L’eredità immateriale appresa dai suoi maestri costituisce pertanto un ricco serbatoio da cui attingere in una nuova prospettiva di allargamento ad altri registri espressivi e diversi repertori. Nel nostro caso, pur interpretando e drammatizzando l’episodio di Roncisvalle in linea con la tradizione orale dei pupari e contastorie, Mimmo Cuticchio ha saputo produrre un’inversione dei significati, in linea con i problemi delle società contemporanee. In qualche modo l’opposizione determinante fra cristiani e musulmani, attorno alla quale ruotava tutto il racconto epico cavalleresco, si è capovolto e risolto in una mediazione degli opposti, facendo sì che il conflitto divenisse conciliazione.
Come spesso avviene nell’analisi della fiaba, secondo i formalisti russi, i contenuti posti si invertono e assumono significati correlati: in questo senso il protagonista del viaggio diviene l’eroe per eccellenza, che si allontana da casa superando ostacoli e antagonismi e riuscendo alla fine a ricomporre gli equilibri (Propp 1966). L’identificazione dell’attore con i suoi personaggi è strettissima, in un rapporto quasi simbiotico: Orlando e Rinaldo rivivono nell’ars affabulatoria di Cuticchio, come momento di rivincita e risoluzione delle contraddizioni sociali.

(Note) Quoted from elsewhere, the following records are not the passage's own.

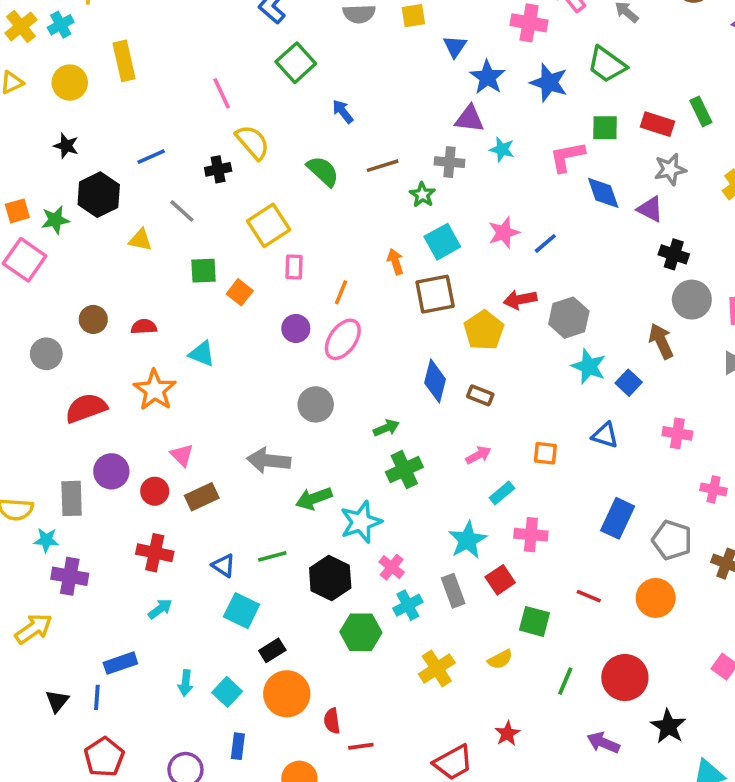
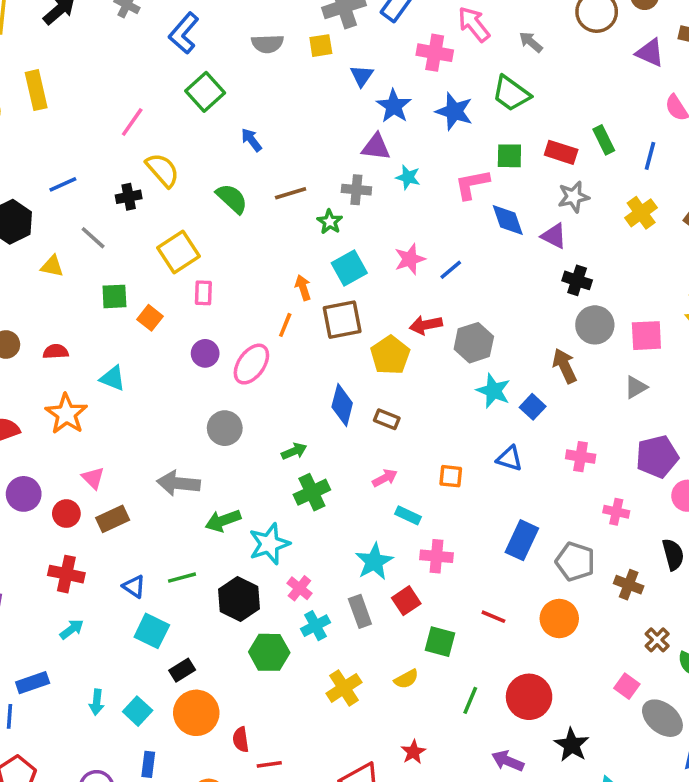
pink line: (222, 93) -> (132, 122), turned 60
orange line: (341, 292) -> (285, 325), moved
cyan rectangle: (502, 493) -> (408, 515), turned 65

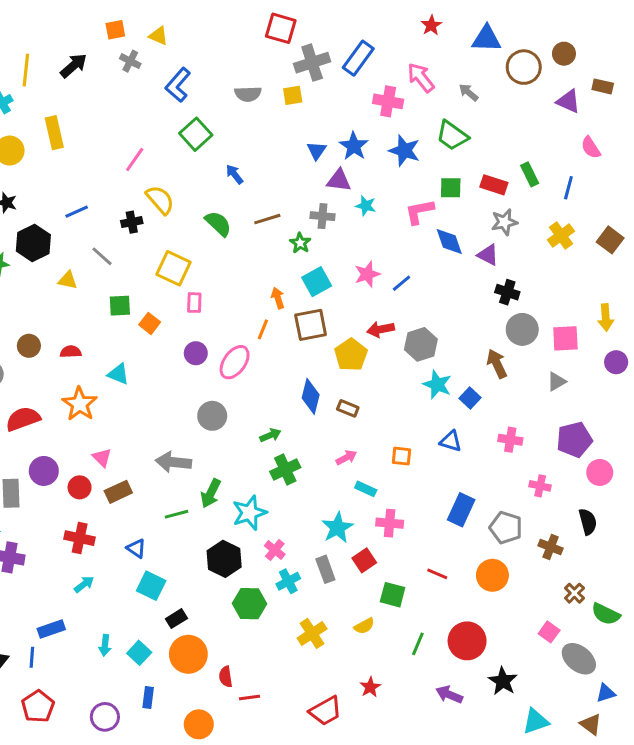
blue triangle: (362, 76) -> (317, 151), moved
yellow square: (178, 252) -> (173, 268), turned -32
green arrow: (223, 521) -> (211, 493), turned -44
green line: (182, 578) -> (176, 514), moved

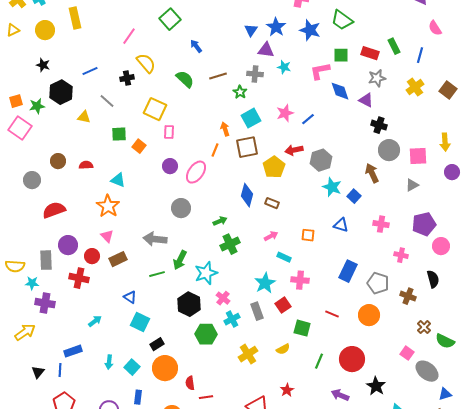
orange star: (80, 404) -> (108, 206), moved
red cross: (80, 538) -> (79, 278), moved

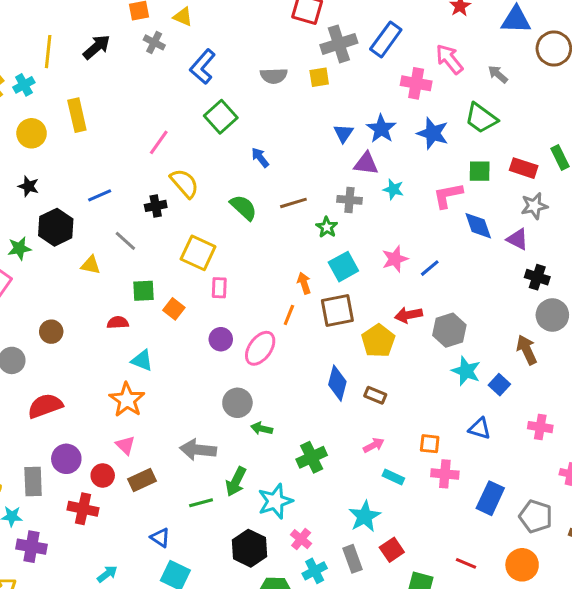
red semicircle: (86, 165) -> (118, 323), moved
green arrow: (220, 221) -> (262, 429), moved, turned -144
pink cross: (300, 280) -> (445, 474), moved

In questo sta la forza del racconto orale e della capacità espressiva di Mimmo Cuticchio, la sua carica gestuale e la vis drammatica: rivivere Roncisvalle significa riconfermarne il senso augurale di pace per il futuro e di eliminazione di tutti i problemi che angosciano la nostra quotidianità. Il suo viaggio diviene una ricerca dell’altrove, un incontro con diverse identità culturali, in una prospettiva di arricchimento e pacifica convivenza. Una testimonianza concreta del potere rigenerativo dell’arte.